Cerebellar circuit may convert expected pain relief into real thing

The newly identified circuit taps into the brain’s opioid system to provide a top-down form of pain relief.

Research image of neurons in the rostral anterior cingulate cortex (right, in green) sending signals to cells in the pontine nucleus (left, in yellow) to quell pain.
Top-down tonic: Neurons in the rostral anterior cingulate cortex (right, in green) can send signals to cells in the pontine nucleus (left, in yellow) to quell pain.
Image courtesy of Grégory Scherrer / University of North Carolina at Chapel Hill

Expectations famously shape the experience of pain: People often report relief after taking a painkiller, even if they actually took an inert placebo.

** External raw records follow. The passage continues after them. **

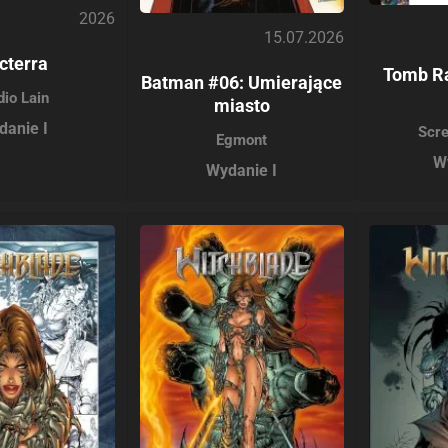
2026
15.07.2026
cterra
Tomb Ra
Batman #06: Umierające
dio Lain
miasto
danie I
Scr
Egmont
W
Wydanie I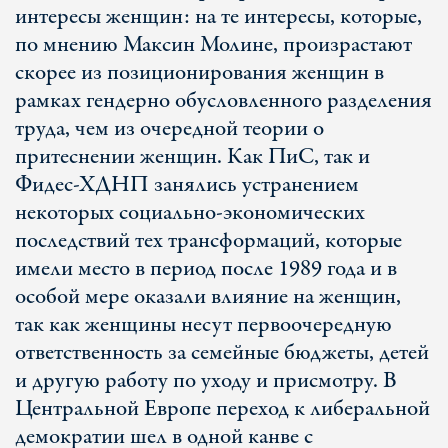
интересы женщин: на те интересы, которые,
по мнению Максин Молине, произрастают
скорее из позиционирования женщин в
рамках гендерно обусловленного разделения
труда, чем из очередной теории о
притеснении женщин. Как ПиС, так и
Фидес-ХДНП занялись устранением
некоторых социально-экономических
последствий тех трансформаций, которые
имели место в период после 1989 года и в
особой мере оказали влияние на женщин,
так как женщины несут первоочередную
ответственность за семейные бюджеты, детей
и другую работу по уходу и присмотру. В
Центральной Европе переход к либеральной
демократии шел в одной канве с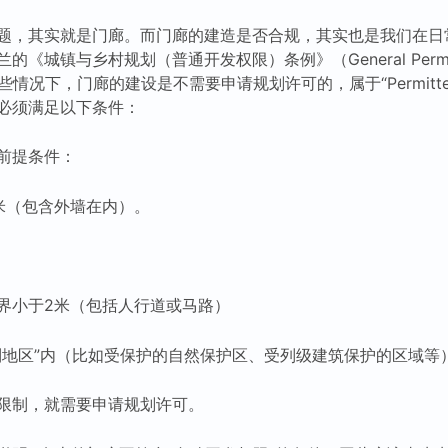
题，其实就是门廊。而门廊的建造是否合规，其实也是我们在日
城镇与乡村规划（普通开发权限）条例》（General Permitted
在某些情况下，门廊的建设是不需要申请规划许可的，属于“Permitted 
必须满足以下条件：
前提条件：
米（包含外墙在内）。
界小于2米（包括人行道或马路）
制地区”内（比如受保护的自然保护区、受列级建筑保护的区域等
限制，就需要申请规划许可。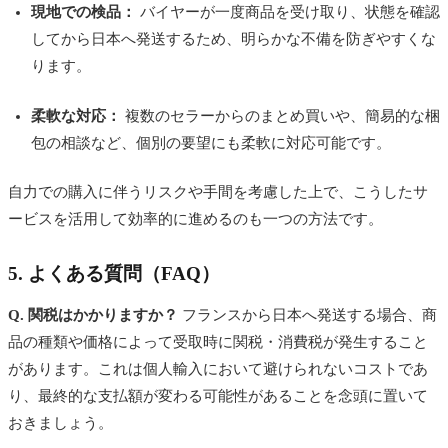
現地での検品：
バイヤーが一度商品を受け取り、状態を確認
してから日本へ発送するため、明らかな不備を防ぎやすくな
ります。
柔軟な対応：
複数のセラーからのまとめ買いや、簡易的な梱
包の相談など、個別の要望にも柔軟に対応可能です。
自力での購入に伴うリスクや手間を考慮した上で、こうしたサ
ービスを活用して効率的に進めるのも一つの方法です。
5. よくある質問（FAQ）
Q. 関税はかかりますか？
フランスから日本へ発送する場合、商
品の種類や価格によって受取時に関税・消費税が発生すること
があります。これは個人輸入において避けられないコストであ
り、最終的な支払額が変わる可能性があることを念頭に置いて
おきましょう。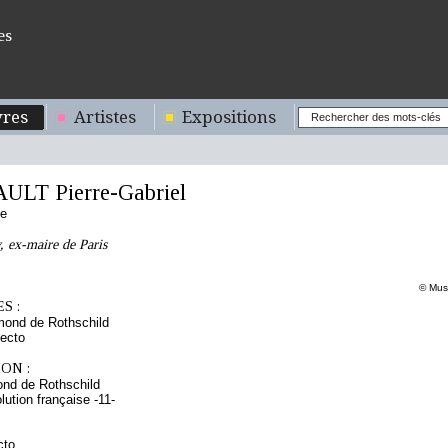
es
res
Artistes
Expositions
LT Pierre-Gabriel
se
, ex-maire de Paris
© Musé
S :
mond de Rothschild
ecto
ON :
nd de Rothschild
lution française -11-
cto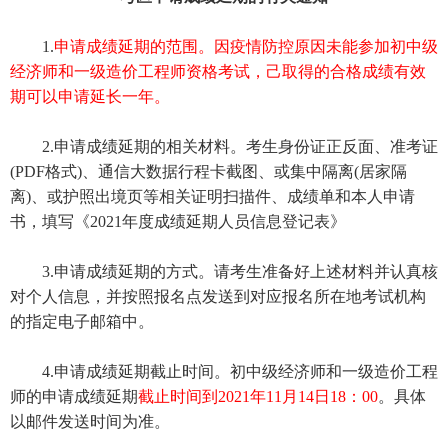
1.
申请成绩延期的范围。因疫情防控原因未能参加初中级
经济师和一级造价工程师资格考试，己取得的合格成绩有效
期可以申请延长一年。
2.申请成绩延期的相关材料。考生身份证正反面、准考证
(PDF格式)、通信大数据行程卡截图、或集中隔离(居家隔
离)、或护照出境页等相关证明扫描件、成绩单和本人申请
书，填写《2021年度成绩延期人员信息登记表》
3.申请成绩延期的方式。请考生准备好上述材料并认真核
对个人信息，并按照报名点发送到对应报名所在地考试机构
的指定电子邮箱中。
4.申请成绩延期截止时间。初中级经济师和一级造价工程
师的申请成绩延期
截止时间到2021年11月14日18：00
。具体
以邮件发送时间为准。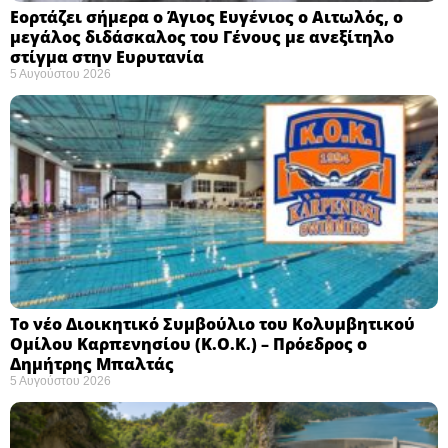
Εορτάζει σήμερα ο Άγιος Ευγένιος ο Αιτωλός, ο
μεγάλος διδάσκαλος του Γένους με ανεξίτηλο
στίγμα στην Ευρυτανία
5 Αυγούστου 2026
Το νέο Διοικητικό Συμβούλιο του Κολυμβητικού
Ομίλου Καρπενησίου (Κ.Ο.Κ.) – Πρόεδρος ο
Δημήτρης Μπαλτάς
5 Αυγούστου 2026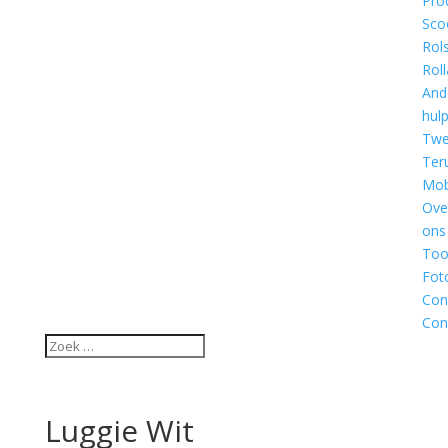
Pro
Sco
Rol
Roll
And
hul
Twe
Ter
Mobi
Ove
ons
Too
Fot
Con
Con
Luggie Wit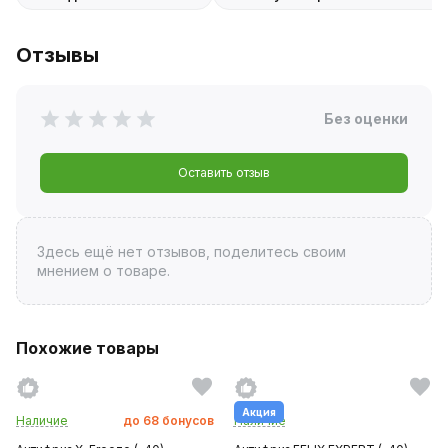
Отзывы
Без оценки
Оставить отзыв
Здесь ещё нет отзывов, поделитесь своим
мнением о товаре.
Похожие товары
Акция
Наличие
до
68
бонусов
Наличие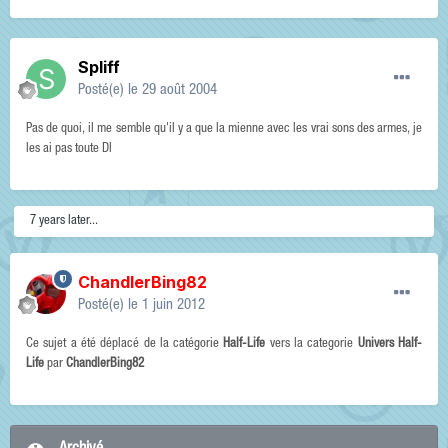
Spliff
Posté(e)
le 29 août 2004
Pas de quoi, il me semble qu'il y a que la mienne avec les vrai sons des armes, je
les ai pas toute Dl
7 years later...
ChandlerBing82
Posté(e)
le 1 juin 2012
Ce sujet a été déplacé de la catégorie
Half-Life
vers la categorie
Univers Half-
Life
par
ChandlerBing82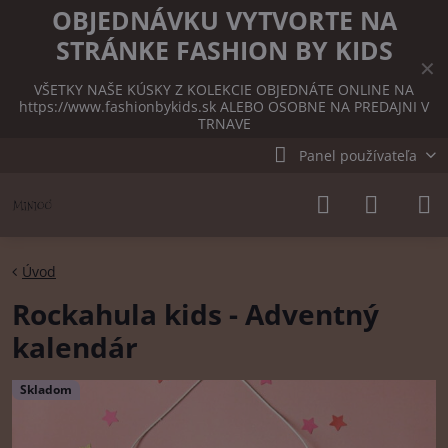
OBJEDNÁVKU VYTVORTE NA
STRÁNKE FASHION BY KIDS
✕
VŠETKY NAŠE KÚSKY Z KOLEKCIE OBJEDNÁTE ONLINE NA
https://www.fashionbykids.sk
ALEBO OSOBNE NA PREDAJNI V
TRNAVE
Panel používateľa
Úvod
Rockahula kids - Adventný
kalendár
Skladom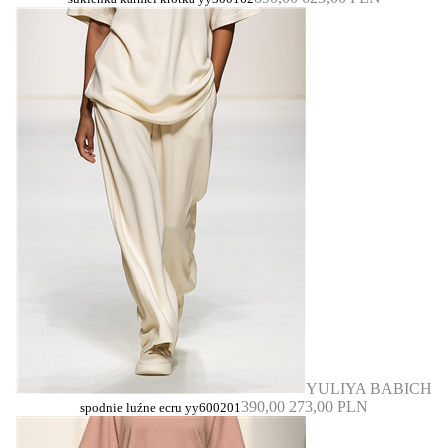
YULIYA BABICH
390,00
273,00 PLN
spodnie luźne ecru yy600201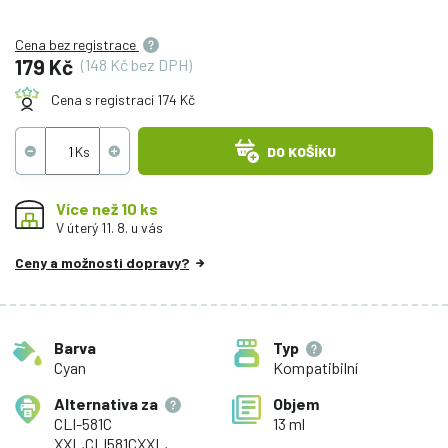
Cena bez registrace
179 Kč
(148 Kč bez DPH)
Cena s registrací 174 Kč
DO KOŠÍKU
Více než 10 ks
V úterý 11. 8. u vás
Ceny a možnosti dopravy?
Barva
Typ
Cyan
Kompatibilní
Alternativa za
Objem
CLI-581C
13 ml
XXL,CLI581CXXL,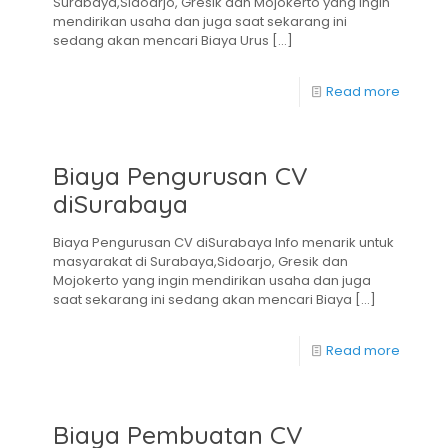
Surabaya,Sidoarjo, Gresik dan Mojokerto yang ingin
mendirikan usaha dan juga saat sekarang ini
sedang akan mencari Biaya Urus
[…]
Read more
Biaya Pengurusan CV
diSurabaya
Biaya Pengurusan CV diSurabaya Info menarik untuk
masyarakat di Surabaya,Sidoarjo, Gresik dan
Mojokerto yang ingin mendirikan usaha dan juga
saat sekarang ini sedang akan mencari Biaya
[…]
Read more
Biaya Pembuatan CV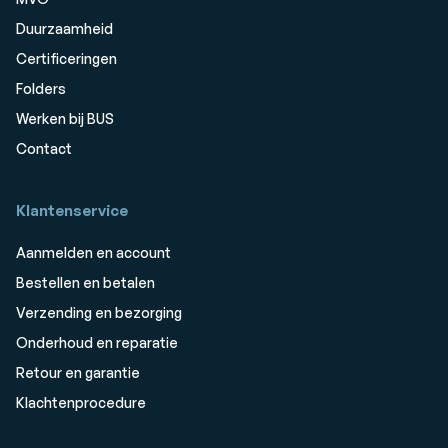
Duurzaamheid
Certificeringen
Folders
Werken bij BUS
Contact
Klantenservice
Aanmelden en account
Bestellen en betalen
Verzending en bezorging
Onderhoud en reparatie
Retour en garantie
Klachtenprocedure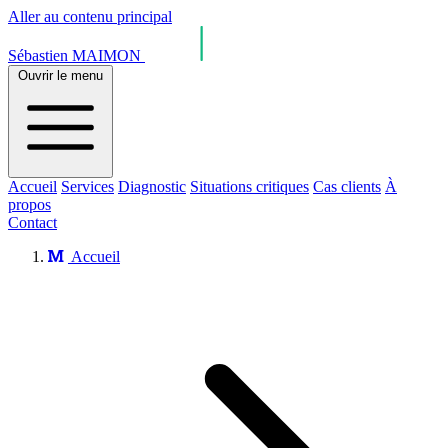
Aller au contenu principal
Sébastien MAIMON
Ouvrir le menu
Accueil
Services
Diagnostic
Situations critiques
Cas clients
À
propos
Contact
Accueil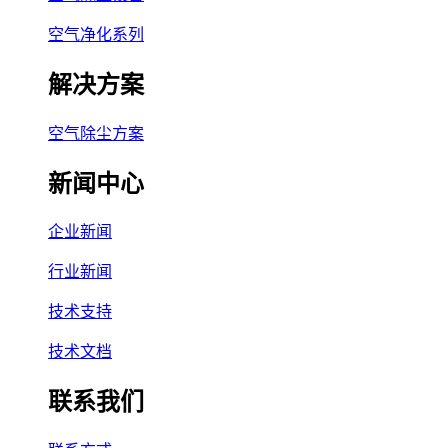
空气净化系列
解决方案
空气除尘方案
新闻中心
企业新闻
行业新闻
技术支持
技术文档
联系我们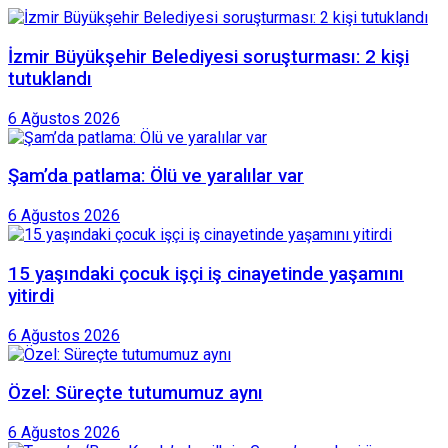
İzmir Büyükşehir Belediyesi soruşturması: 2 kişi
tutuklandı
6 Ağustos 2026
Şam’da patlama: Ölü ve yaralılar var
6 Ağustos 2026
15 yaşındaki çocuk işçi iş cinayetinde yaşamını
yitirdi
6 Ağustos 2026
Özel: Süreçte tutumumuz aynı
6 Ağustos 2026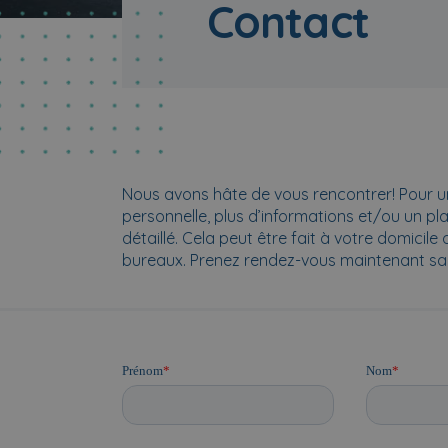
Contact
Nous avons hâte de vous rencontrer! Pour u
personnelle, plus d’informations et/ou un pl
détaillé. Cela peut être fait à votre domicile
bureaux. Prenez rendez-vous maintenant s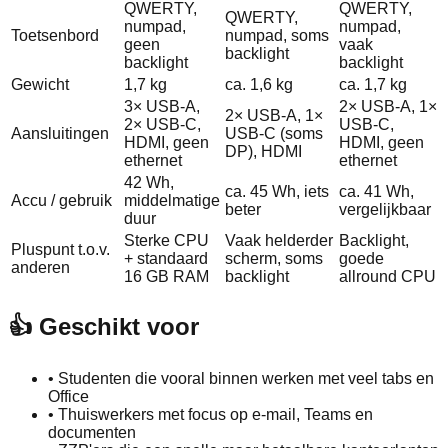
QWERTY,
QWERTY,
QWERTY,
numpad,
numpad,
Toetsenbord
numpad, soms
geen
vaak
backlight
backlight
backlight
Gewicht
1,7 kg
ca. 1,6 kg
ca. 1,7 kg
3× USB-A,
2× USB-A, 1×
2× USB-A, 1×
2× USB-C,
USB-C,
Aansluitingen
USB-C (soms
HDMI, geen
HDMI, geen
DP), HDMI
ethernet
ethernet
42 Wh,
ca. 45 Wh, iets
ca. 41 Wh,
Accu / gebruik
middelmatige
beter
vergelijkbaar
duur
Sterke CPU
Vaak helderder
Backlight,
Pluspunt t.o.v.
+ standaard
scherm, soms
goede
anderen
16 GB RAM
backlight
allround CPU
👍 Geschikt voor
•
Studenten die vooral binnen werken met veel tabs en
Office
•
Thuiswerkers met focus op e-mail, Teams en
documenten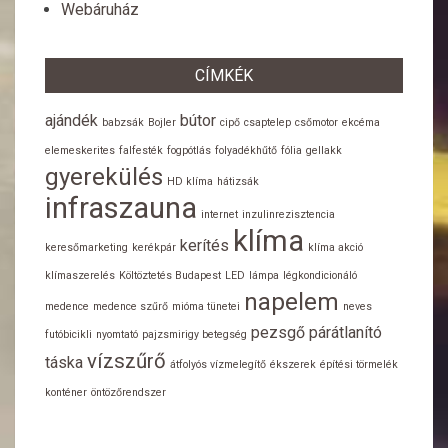
Webáruház
CÍMKÉK
ajándék
bútor
babzsák
Bojler
cipő
csaptelep
csőmotor
ekcéma
elemeskerites
falfesték
fogpótlás
folyadékhűtő
fólia
gellakk
gyerekülés
HD klíma
hátizsák
infraszauna
internet
inzulinrezisztencia
klíma
kerítés
keresőmarketing
kerékpár
klíma akció
klímaszerelés
Költöztetés Budapest
LED
lámpa
légkondicionáló
napelem
medence
medence szűrő
mióma tünetei
neves
pezsgő
párátlanító
futóbicikli
nyomtató
pajzsmirigy betegség
vízszűrő
táska
átfolyós vízmelegítő
ékszerek
építési törmelék
konténer
öntözőrendszer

A neuronal circuit that connects the rostral anterior cingulate cortex (rACC), the pons and the cerebellum may help translate that anticipation of pain relief into reality—at least in mice, according to a study published today in Nature.

The newly identified circuit activates as mice learn that a certain chamber in their cage provides relief from mild pain they experience in a different chamber. And turning on that circuit optogenetically can ease behaviors associated with pain, the study reports.

Those findings are surprising, because the cerebellum is best known for its role in movement and has not previously been linked to pain, says Ishmail Abdus-Saboor, associate professor of biological sciences at Columbia University, who was not involved in the study. “It changes how we think about the role of the cerebellum and cerebellar inputs for pain relief.”

Neuroimaging studies in people have previously identified rACC and some cerebellar activity in response to similar tasks, but the involvement of the cerebellum has been difficult to attribute to pain, says Grégory Scherrer, associate professor of cell biology and physiology at the University of North Carolina at Chapel Hill, who led the new work. “Because the cerebellum is a structure essential for movement and motor coordination, people have thought this was because, in the scanner, people had the intent to move.”

Discovery of this circuit in mice helps to replicate and advance those human findings, says Luana Colloca, professor of pain and translational symptom science at the University of Maryland School of Nursing, who was not involved in the work. “They added a new piece to the puzzle.”

S

cherrer and his team placed the mice in a chamber that had a hot floor—hot enough to cause the mice lick their paws and jump in pain, but not enough to cause lasting harm. They allowed the animals to move from there to a second chamber where the floor was cooler, so that they learned to associate that room with pain relief. Another group of mice—a control group—experienced two chambers at the cooler temperature, and thus never developed that association.

When both rooms had hot floors, the conditioned mice preferred to spend time in the second chamber, whereas the control mice had no preference, the team found. The conditioned mice also showed fewer pain-associated behaviors after entering the second chamber than did the control mice, suggesting that their training led them to expect pain relief from that room and it somehow still soothed them, akin to a placebo effect seen in some people, Scherrer says. The effect lasted at least a week after the training took place.

Upon crossing the threshold to that second chamber, neurons in the animals’ rACC that project to the pontine nucleus became active, according to measures of FOS protein levels, the team found. The rACC neurons ramp up in activity as mice learn to associate the second chamber with a decrease in pain, the team found using calcium imaging. “Other cortical neurons don’t do that,” Scherrer says.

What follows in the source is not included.